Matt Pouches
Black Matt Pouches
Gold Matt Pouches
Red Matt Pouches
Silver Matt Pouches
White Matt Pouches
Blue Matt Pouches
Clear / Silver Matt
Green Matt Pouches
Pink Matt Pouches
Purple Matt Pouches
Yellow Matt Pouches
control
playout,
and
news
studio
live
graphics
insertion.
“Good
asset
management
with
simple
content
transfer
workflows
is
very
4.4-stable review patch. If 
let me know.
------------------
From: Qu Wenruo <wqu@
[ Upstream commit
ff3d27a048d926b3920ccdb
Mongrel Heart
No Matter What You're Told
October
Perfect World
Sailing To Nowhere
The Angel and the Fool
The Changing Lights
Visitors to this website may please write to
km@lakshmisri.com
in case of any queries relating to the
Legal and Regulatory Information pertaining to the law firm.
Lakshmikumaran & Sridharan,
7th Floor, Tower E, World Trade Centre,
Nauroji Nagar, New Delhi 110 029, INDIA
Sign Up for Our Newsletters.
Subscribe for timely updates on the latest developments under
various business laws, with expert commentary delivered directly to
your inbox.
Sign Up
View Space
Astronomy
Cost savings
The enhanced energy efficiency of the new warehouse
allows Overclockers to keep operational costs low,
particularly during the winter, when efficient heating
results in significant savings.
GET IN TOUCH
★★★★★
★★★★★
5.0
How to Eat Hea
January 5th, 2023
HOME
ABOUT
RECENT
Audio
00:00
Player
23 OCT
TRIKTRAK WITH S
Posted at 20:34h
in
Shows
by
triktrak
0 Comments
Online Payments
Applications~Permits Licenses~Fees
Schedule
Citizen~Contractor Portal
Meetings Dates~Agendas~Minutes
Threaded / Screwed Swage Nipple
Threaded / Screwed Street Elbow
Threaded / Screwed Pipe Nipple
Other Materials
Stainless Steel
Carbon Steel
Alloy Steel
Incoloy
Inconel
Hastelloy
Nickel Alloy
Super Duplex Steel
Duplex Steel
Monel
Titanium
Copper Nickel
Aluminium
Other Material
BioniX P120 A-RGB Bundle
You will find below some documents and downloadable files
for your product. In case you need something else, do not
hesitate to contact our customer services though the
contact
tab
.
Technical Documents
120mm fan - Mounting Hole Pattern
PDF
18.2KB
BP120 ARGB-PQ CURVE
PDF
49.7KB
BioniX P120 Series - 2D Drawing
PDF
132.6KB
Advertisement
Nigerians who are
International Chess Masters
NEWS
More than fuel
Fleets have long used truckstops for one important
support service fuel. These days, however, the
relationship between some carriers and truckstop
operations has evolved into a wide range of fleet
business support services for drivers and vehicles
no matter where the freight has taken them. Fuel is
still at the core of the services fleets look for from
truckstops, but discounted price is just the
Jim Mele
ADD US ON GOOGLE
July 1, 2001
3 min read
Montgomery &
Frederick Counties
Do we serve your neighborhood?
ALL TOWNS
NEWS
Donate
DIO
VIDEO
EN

* * *

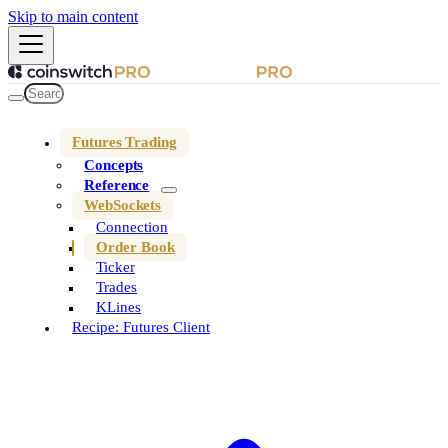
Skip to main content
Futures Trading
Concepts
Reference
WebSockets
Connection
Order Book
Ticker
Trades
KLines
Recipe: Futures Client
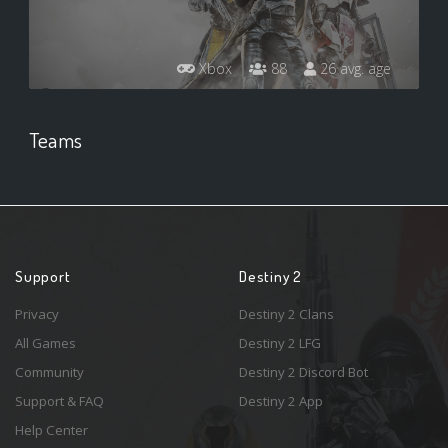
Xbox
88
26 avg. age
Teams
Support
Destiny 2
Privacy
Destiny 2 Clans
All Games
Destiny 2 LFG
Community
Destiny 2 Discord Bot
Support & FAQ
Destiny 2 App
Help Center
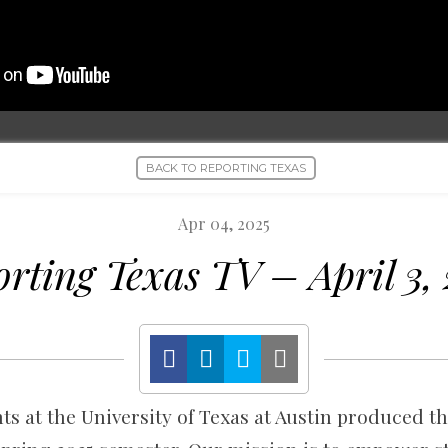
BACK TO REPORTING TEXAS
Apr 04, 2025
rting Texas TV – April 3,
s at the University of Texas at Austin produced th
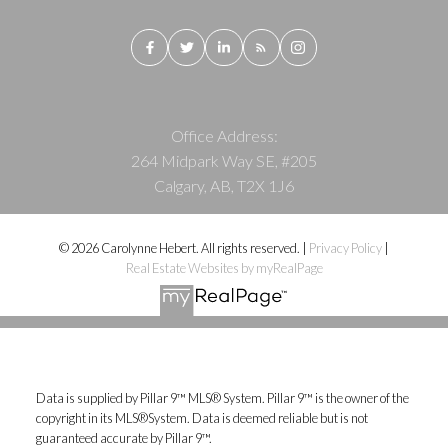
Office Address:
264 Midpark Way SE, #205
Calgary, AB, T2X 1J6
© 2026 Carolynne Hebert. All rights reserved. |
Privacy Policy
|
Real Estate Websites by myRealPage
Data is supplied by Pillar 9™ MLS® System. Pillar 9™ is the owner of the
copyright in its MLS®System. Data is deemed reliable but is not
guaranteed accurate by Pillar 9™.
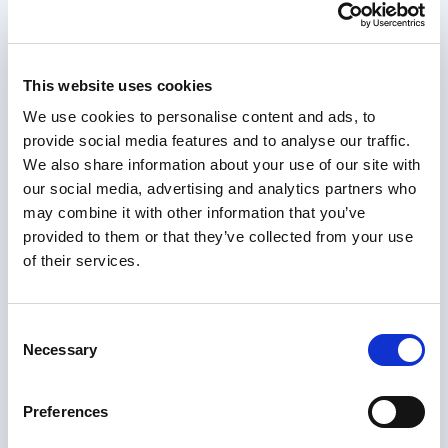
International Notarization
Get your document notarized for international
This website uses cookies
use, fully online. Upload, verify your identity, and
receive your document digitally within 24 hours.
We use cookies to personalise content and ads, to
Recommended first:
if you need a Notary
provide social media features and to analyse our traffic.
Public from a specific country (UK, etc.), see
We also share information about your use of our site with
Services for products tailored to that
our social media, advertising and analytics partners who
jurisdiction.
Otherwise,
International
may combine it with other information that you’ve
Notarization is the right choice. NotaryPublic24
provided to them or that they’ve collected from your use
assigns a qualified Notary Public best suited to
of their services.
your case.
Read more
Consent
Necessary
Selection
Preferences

▶ [What you have to do]: From the line that has "Pink Matt Pouches" through the line that has "Cost savings", copy every line exactly as it appears above, and leave out all others.

▶ [Result of the exercise]:
Pink Matt Pouches
Purple Matt Pouches
Yellow Matt Pouches
control
playout,
and
news
studio
live
graphics
insertion.
“Good
asset
management
with
simple
content
transfer
workflows
is
very
4.4-stable review patch. If 
let me know.
------------------
From: Qu Wenruo <wqu@
[ Upstream commit
ff3d27a048d926b3920ccdb
Mongrel Heart
No Matter What You're Told
October
Perfect World
Sailing To Nowhere
The Angel and the Fool
The Changing Lights
Visitors to this website may please write to
km@lakshmisri.com
in case of any queries relating to the
Legal and Regulatory Information pertaining to the law firm.
Lakshmikumaran & Sridharan,
7th Floor, Tower E, World Trade Centre,
Nauroji Nagar, New Delhi 110 029, INDIA
Sign Up for Our Newsletters.
Subscribe for timely updates on the latest developments under
various business laws, with expert commentary delivered directly to
your inbox.
Sign Up
View Space
Astronomy
Cost savings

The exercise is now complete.